Brian: I love the name of it. I'm super excited. Thank you.
Zibby: I want to start by just asking what is a digital anthropologist and futurist? What does that mean? How did you become that?
Brian: I went to college for it, of course. [laughs] No, not at all. The digital anthropology part of it was something that, at the time, I pretty much created out of necessity. I was a digital analyst but also a technology advisor. What that means is I was studying, in the nineties, how all of this emergent technology, Web 1.0, digital cameras, online photo sharing, some very, very, big, dramatic shifts in technology, how that was affecting markets. To give you a quick example, when I was advising the first online photo-sharing network, the consumer sentiment at the time was, “No way I'm putting all my personal pictures on the internet.” Now, that's all we do.

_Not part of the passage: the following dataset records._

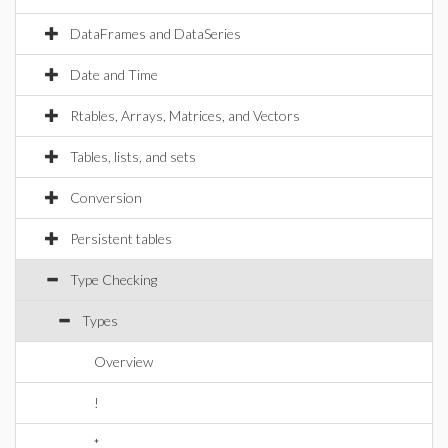
DataFrames and DataSeries
Date and Time
Rtables, Arrays, Matrices, and Vectors
Tables, lists, and sets
Conversion
Persistent tables
Type Checking
Types
Overview
!
*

Somewhere along that path, people changed. Norms changed. Behaviors changed. I realized that in order to get technology adopted and understood, I was going to have to understand people. That's where digital anthropology came into play. I started applying anthropology, sociology, ethnography work into understanding how technology was and could reshape societies and behaviors and norms and values, etc. Understanding that actually really started to explain where markets were going. A futurist doesn't predict the future. A futurist plays out scenarios based on certain contexts so that you can make more, hopefully, wiser decisions about the future and investments.
Zibby: That's super cool. I wish I had known that was a career option for me when I was starting out. I'm going to lay it on the table for my kids though. “This is one thing you could do.” It sounds really awesome. You're a digital anthropologist and futurist, one of the best apparently. You've written seven best-selling books. Now, you've written Lifescale. Where did the idea for this book come from?
Brian: I’ll be super honest, might as well. I tried writing another book. The last seven books have been really about what we just talked about, technology’s impact on markets and businesses, and how businesses need to adapt and change, and what the future of business organizations and markets look like, and not necessarily aimed anywhere toward the mainstream. They were really written for executives. I thought that what would've been my eighth book was a time to maybe start to bridge a little bit between writing for executives, but then also writing for the individual within the organization. The challenge that businesses face is that people aren’t being empowered or recognized that they offer new ideas, and that they can do things, and that they do things differently because they're still operating in these very rigid operational models.
I wanted to empower people to rise up and help businesses change a lot faster because it’s not happening fast enough. I thought, this is going to be my big breakout book. I better write a proposal so that I can get editors to understand where I'm trying to go since it’s so different than what I've done in the past. It’s going to help me grow my audience. Essentially, what I was setting the stage for was the need to dig deep and create something that was going to be new and powerful and hopefully exciting and also market-building for myself. I couldn't even get past the proposal stage. I had hired an editor to help me polish the proposal. A proposal’s really deep. It’s deeper than I thought it was going to need to be. I was getting all these edits back. “Can you explain this? This isn't coming across as I think you're thinking about it.”
Next thing I know, it’s months later. I lost my drive and my passion for it, so frustrated. I just gave up. I never give up. I just gave up. I chalked it up to the fact that I've got all these research reports I need to write anyway, so I don't want to take too much more of my time away from my day job. Then it sat on my shoulders for months. You failed. You didn't get that out. What's going on? Next thing I know, I started soul-searching and really thinking about the fact that a lot of my reports were going through similar types of edits. At the end of the day, I still had to write a book. You need to get something done.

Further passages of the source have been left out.